*** Dataset records Section Begins ***

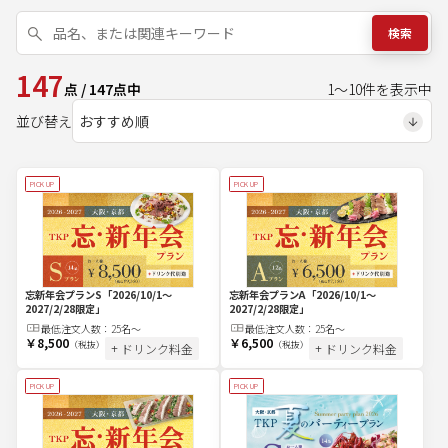
検索
147
点
/
147
点中
1
～
10
件を表示中
並び替え
PICK UP
PICK UP
忘新年会プランS
「2026/10/1～
忘新年会プランA
「2026/10/1～
2027/2/28限定」
2027/2/28限定」
最低注文
人
数：
25名〜
最低注文
人
数：
25名〜
￥8,500
￥6,500
（税抜）
（税抜）
+ ドリンク料金
+ ドリンク料金
PICK UP
PICK UP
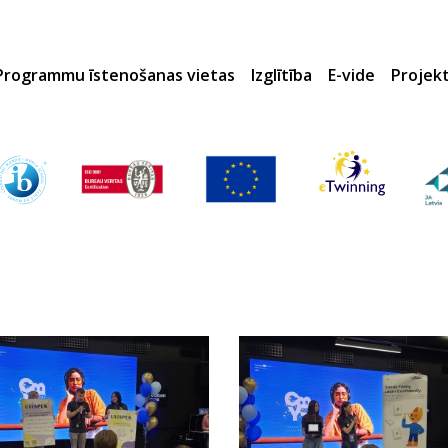
Programmu īstenošanas vietas
Izglītība
E-vide
Projek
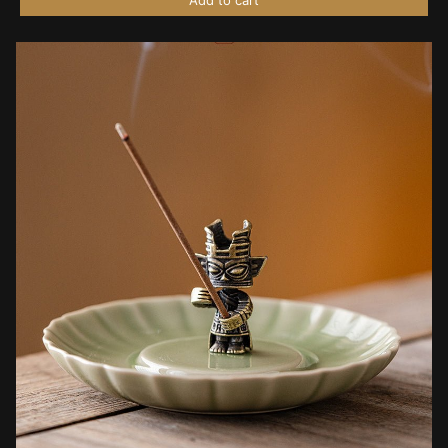
Add to cart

*** Dataset records Section Ends ***

Exercise description → The data above must be given back verbatim, minus its images.

Solution to this task →
検索
147
点
/
147
点中
1
～
10
件を表示中
並び替え
PICK UP
PICK UP
忘新年会プランS
「2026/10/1～
忘新年会プランA
「2026/10/1～
2027/2/28限定」
2027/2/28限定」
最低注文
人
数：
25名〜
最低注文
人
数：
25名〜
￥8,500
￥6,500
（税抜）
（税抜）
+ ドリンク料金
+ ドリンク料金
PICK UP
PICK UP
Programmu īstenošanas vietas
Izglītība
E-vide
Projek
Add to cart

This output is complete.